Miriam glanced nervously toward Bill, then said, “It’s my home, too, you know. You’ve allowed a perfect stranger to live here. Well, I don’t deserve any less.”
“Why do you want to come back, Mir? You haven’t lived here in years.”
“I think it’s time we grew closer as sisters, that’s all.”
Ellie only laughed at that. Bill was heartened by the laughter. Ellie was protective of Miriam, held a soft spot for her despite her abuses. But if that sister plea didn’t get through to her, maybe there was a chance…
“Look, you’ve been living up here in grand style,” Miriam said petulantly, “and I just want to enjoy a bit of it myself.”

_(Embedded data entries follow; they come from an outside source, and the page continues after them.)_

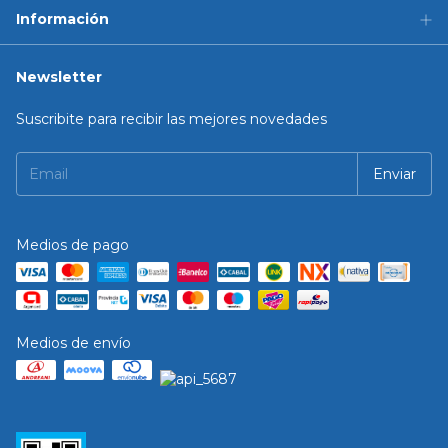
Información
Newsletter
Suscribite para recibir las mejores novedades
Medios de pago
Medios de envío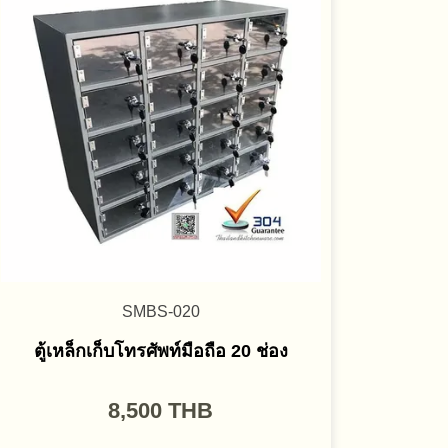
SMBS-020
ตู้เหล็กเก็บโทรศัพท์มือถือ 20 ช่อง
8,500
THB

Bill saw Ellie’s mood shifting, saw her glancing over at him. He felt awkwardness pulling ahead of his curiosity by a nose. He decided to leave this discussion to the sisters. It was Ellie’s house, after all. She could do as she liked. He started to edge out of the room, but Ellie said, “This concerns you, too, Bill. Don’t leave.”
He wasn’t put off by what others might have taken to be a commanding tone. In seven years, he had never heard the word “please” come out of her mouth. Although he thought of few things as certain when it came to Ellie, one certainty was that she rarely asked anything of others. Knowing this, he treated any request as if there were an implied “please.”